Solutions which satisfies ${\rm u}\left(0,t\right) = {\rm u}\left(\pi,t\right) = 0$ are of the form $$ {\rm u}\left(x,t\right) = \sum_{n = 0}^{\infty}{\rm A}_{n}\left(t\right)\sin\left(n\pi x\right) $$ where $$ \left(t + 1\right)\,{{\rm d}{\rm A}_{n}\left(t\right) \over {\rm d}t} = -\left(n\pi\right)^{2}{\rm A}_{n}\left(t\right) \quad\Longrightarrow\quad {{\rm d}% \left\lbrack \left(t + 1\right)^{\left(n\pi\right)^{2}}{\rm A}_{n}\left(t\right) \right\rbrack \over {\rm d}t} = 0 $$
with ${\rm A}_{n}\left(0\right) = \delta_{n,1} + 7\delta_{n,6}$. Then
$$ \begin{array}{|c|}\hline\\ \color{#ff0000}{\large\quad{\rm u}\left(x,t\right) = {\sin\left(\pi x\right) \over \left(t + 1\right)^{\pi^{2}}} + 7\,{\sin\left(6\pi x\right) \over \left(t + 1\right)^{36\pi^{2}}}\quad} \\ \\ \hline \end{array} $$
You can use separation of variables technique to solve the pde.
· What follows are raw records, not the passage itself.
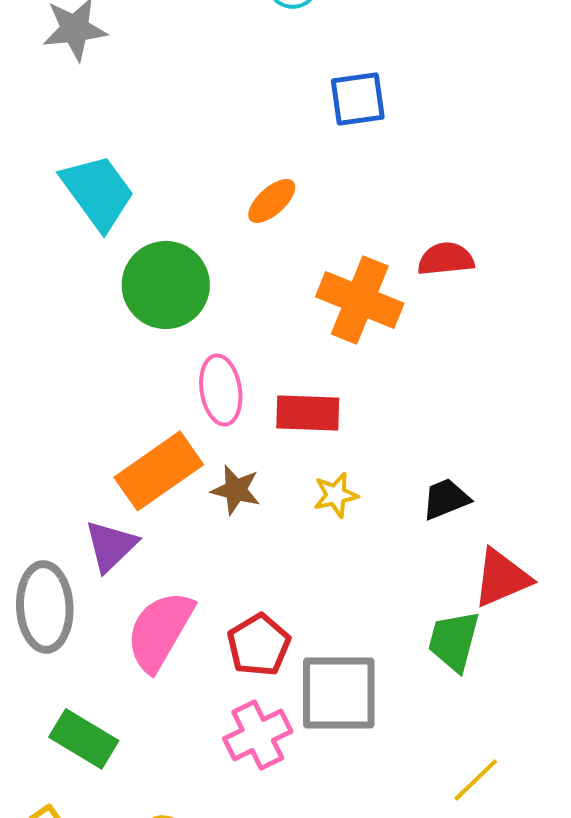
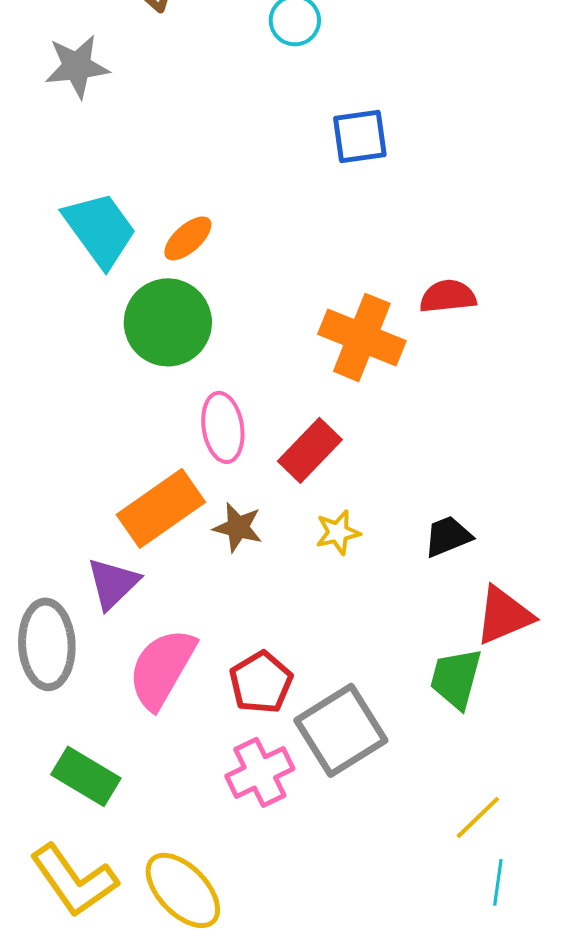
orange ellipse: (272, 201) -> (188, 238), moved
red rectangle: (308, 413) -> (310, 450), turned -48
gray square: (339, 693) -> (341, 730), turned -32

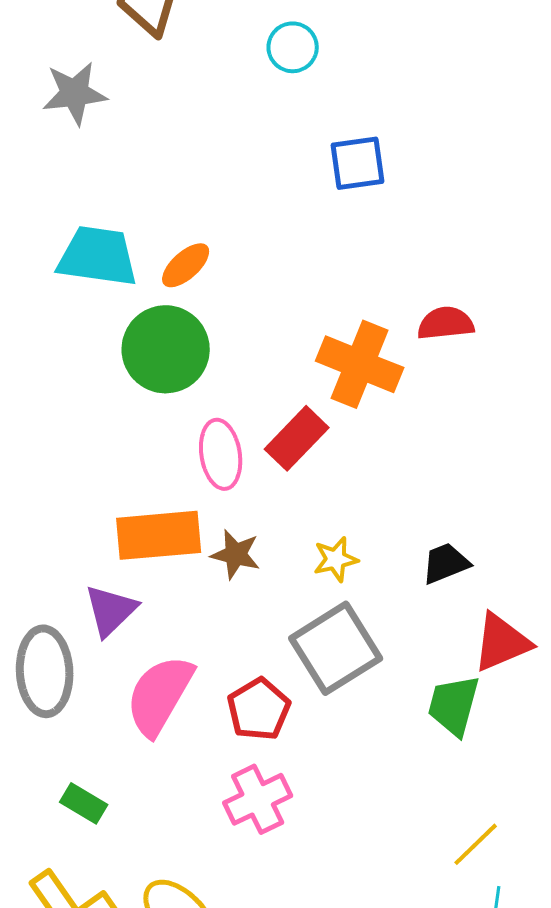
cyan trapezoid: (100, 229) -> (98, 256), turned -46
red rectangle: (310, 450) -> (297, 438), moved
orange rectangle: (161, 508) -> (159, 535), turned 30
gray square: (341, 730) -> (336, 648), moved
green rectangle: (86, 776) -> (84, 803), size x0.7

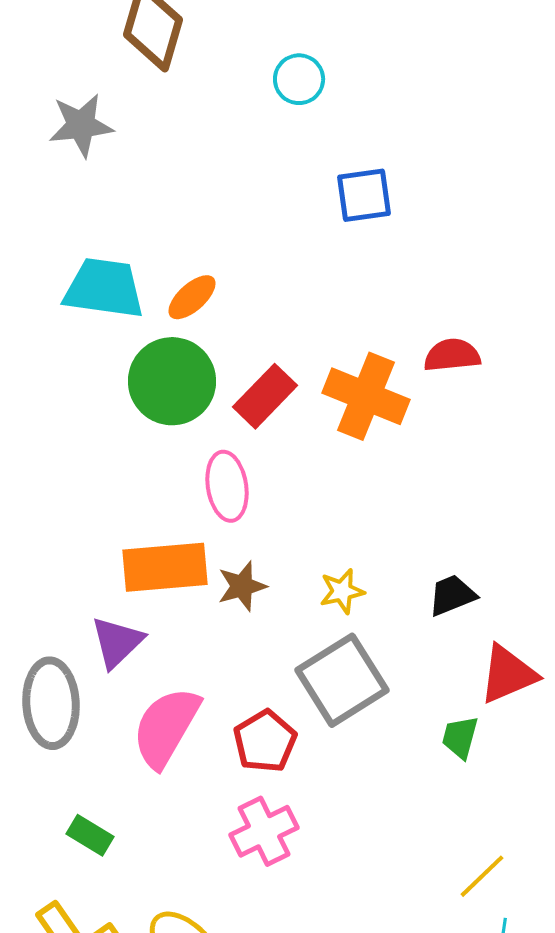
red rectangle: (297, 438) -> (265, 396), moved
brown star: (236, 554) -> (242, 586), turned -30
green trapezoid: (454, 705) -> (460, 737), size x0.7

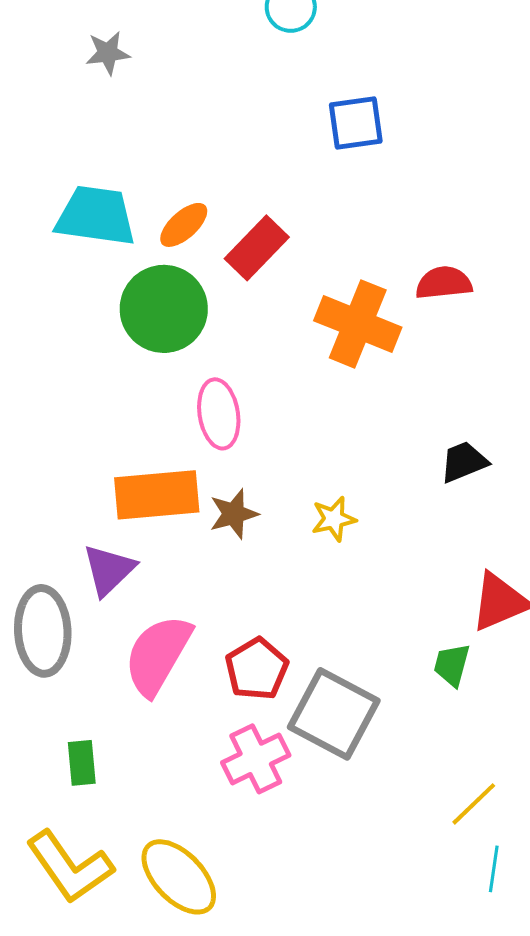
gray star: (81, 125) -> (108, 53), moved, size x0.7
red rectangle: (265, 396) -> (257, 248), moved
black trapezoid: (452, 595) -> (464, 462), moved
gray square: (342, 680) -> (334, 714), moved, turned -30
green rectangle: (90, 835) -> (82, 763), turned 54

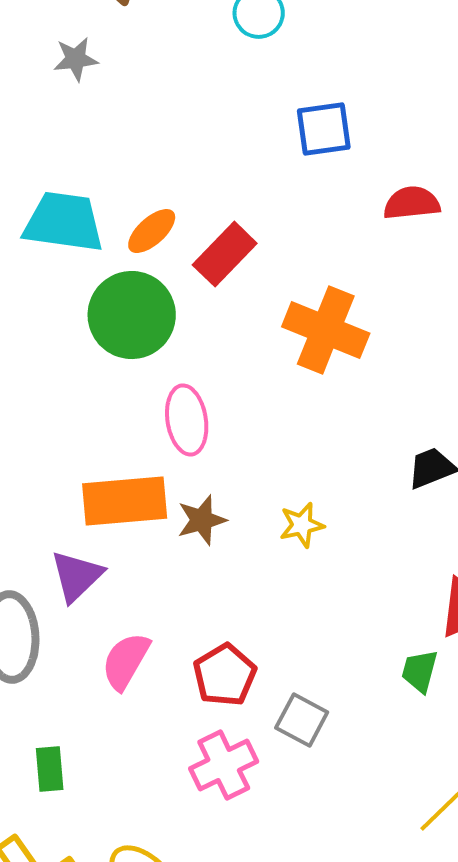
red semicircle: (444, 283) -> (412, 203), moved
pink semicircle: (158, 655) -> (126, 661), size x0.7
gray square: (334, 714) -> (302, 720), size x0.6

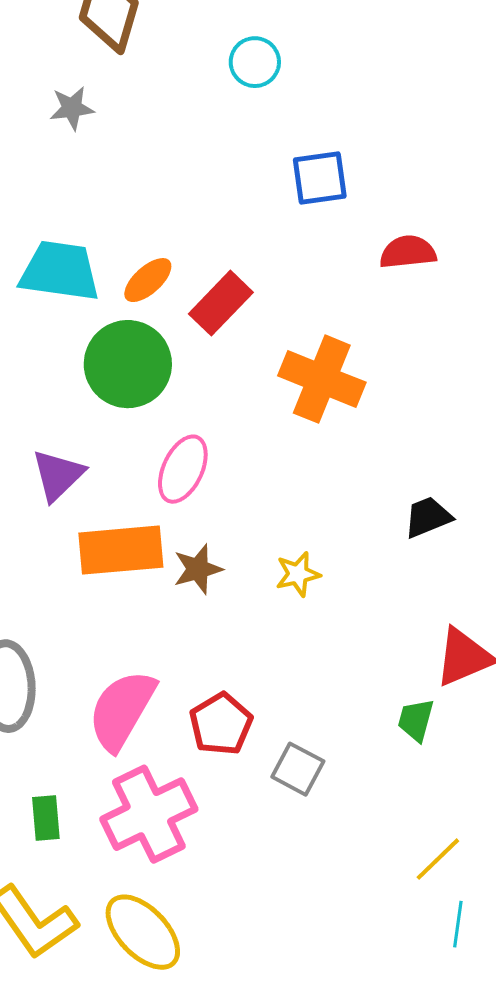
pink ellipse: (187, 420) -> (183, 469), turned 34
purple triangle: (77, 576) -> (58, 475), moved
pink semicircle: (126, 661) -> (122, 710), size x1.4
pink cross: (224, 765) -> (149, 814), moved, size x1.4

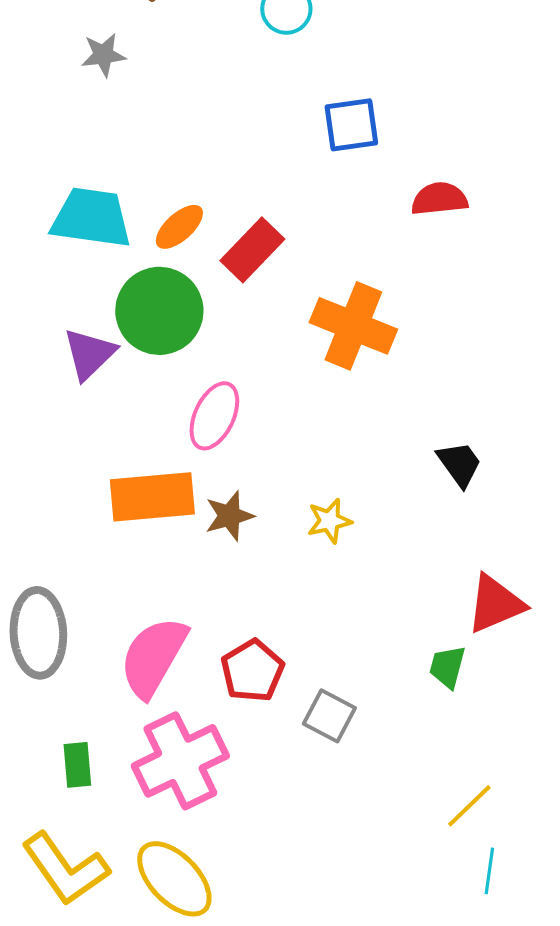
purple triangle: (58, 475) -> (89, 354), moved
black trapezoid: (428, 517) -> (459, 464), turned 76

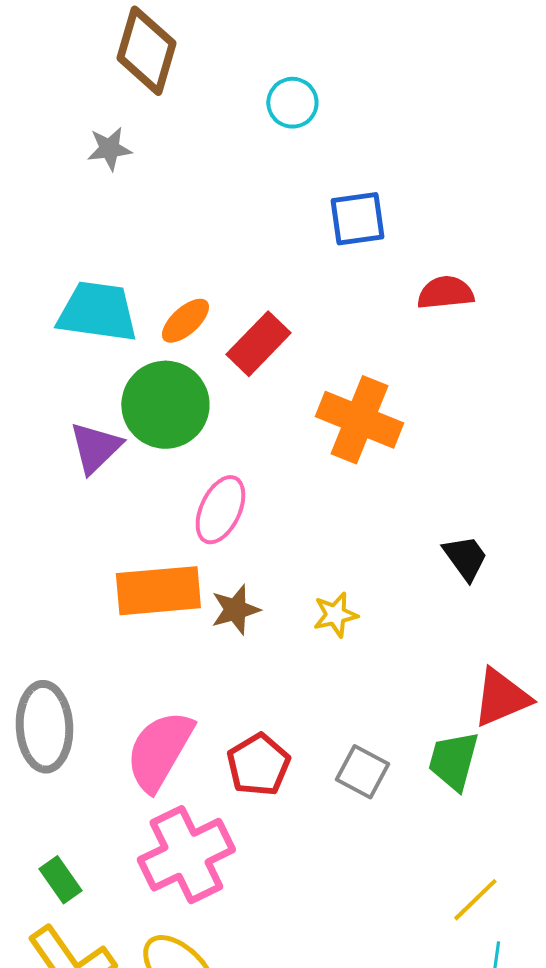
green trapezoid: (447, 667) -> (453, 761), size x1.4
gray square: (329, 716) -> (362, 772), moved
green rectangle: (77, 765) -> (60, 880), moved, turned -30

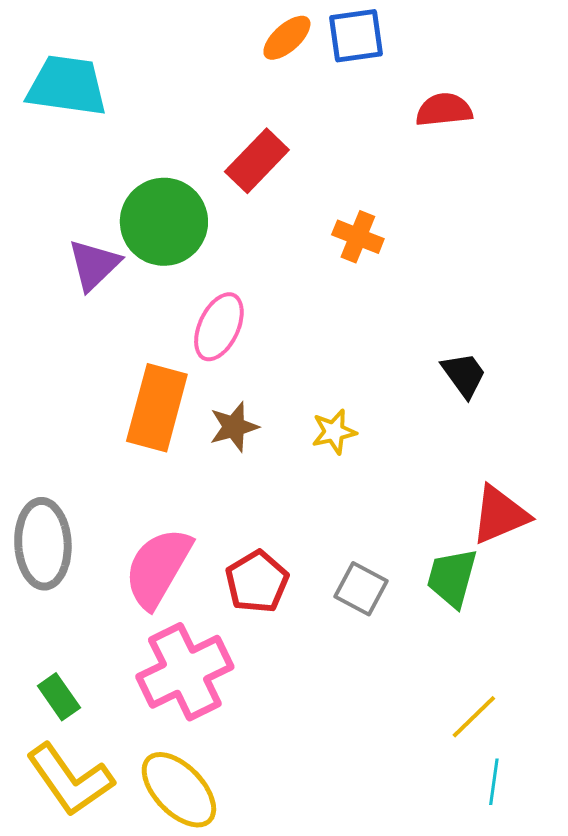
cyan trapezoid: (97, 312) -> (67, 86), moved
orange ellipse: (185, 321) -> (287, 38), moved
orange cross: (359, 420) -> (358, 237), size x0.6
orange rectangle: (158, 591) -> (157, 408), turned -70

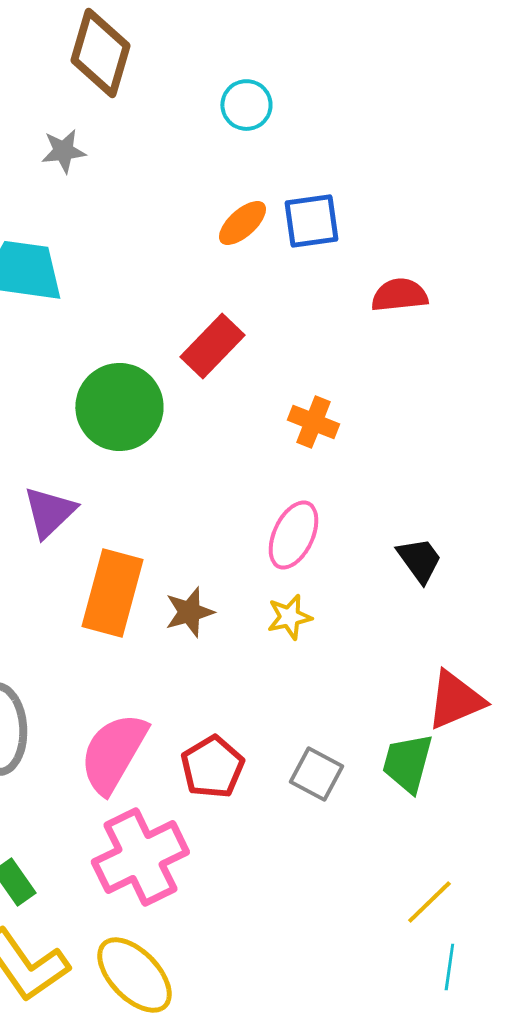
purple triangle: (94, 265) -> (49, 512), moved
pink ellipse: (219, 327) -> (293, 535), moved

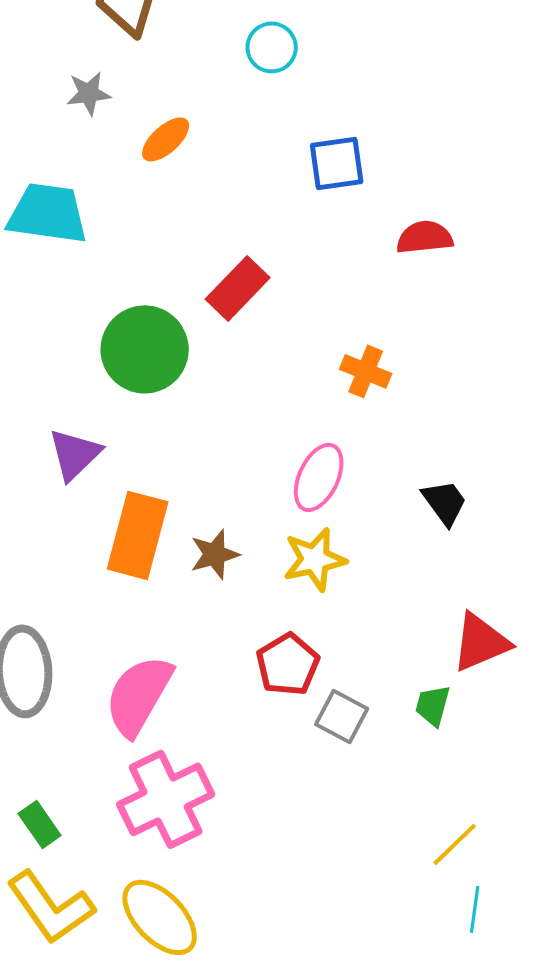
orange ellipse: (242, 223) -> (166, 139), moved
orange cross: (313, 422) -> (366, 371), moved
yellow star: (289, 617) -> (315, 559), size x1.4
green trapezoid: (407, 763) -> (433, 705), size x0.7
red pentagon: (212, 767) -> (288, 664), moved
So, assuming
$$ u(x,t)=F(x)G(t) $$
results in the two ode's
$$ F''(x)=\lambda F(x),\quad G'(t)=\frac{\lambda}{1+t}G(t). $$
Now, solve the first ode using the boundary conditions $u(0)=u(\pi)=0$. You can follow the technique in my answer for the heat equation.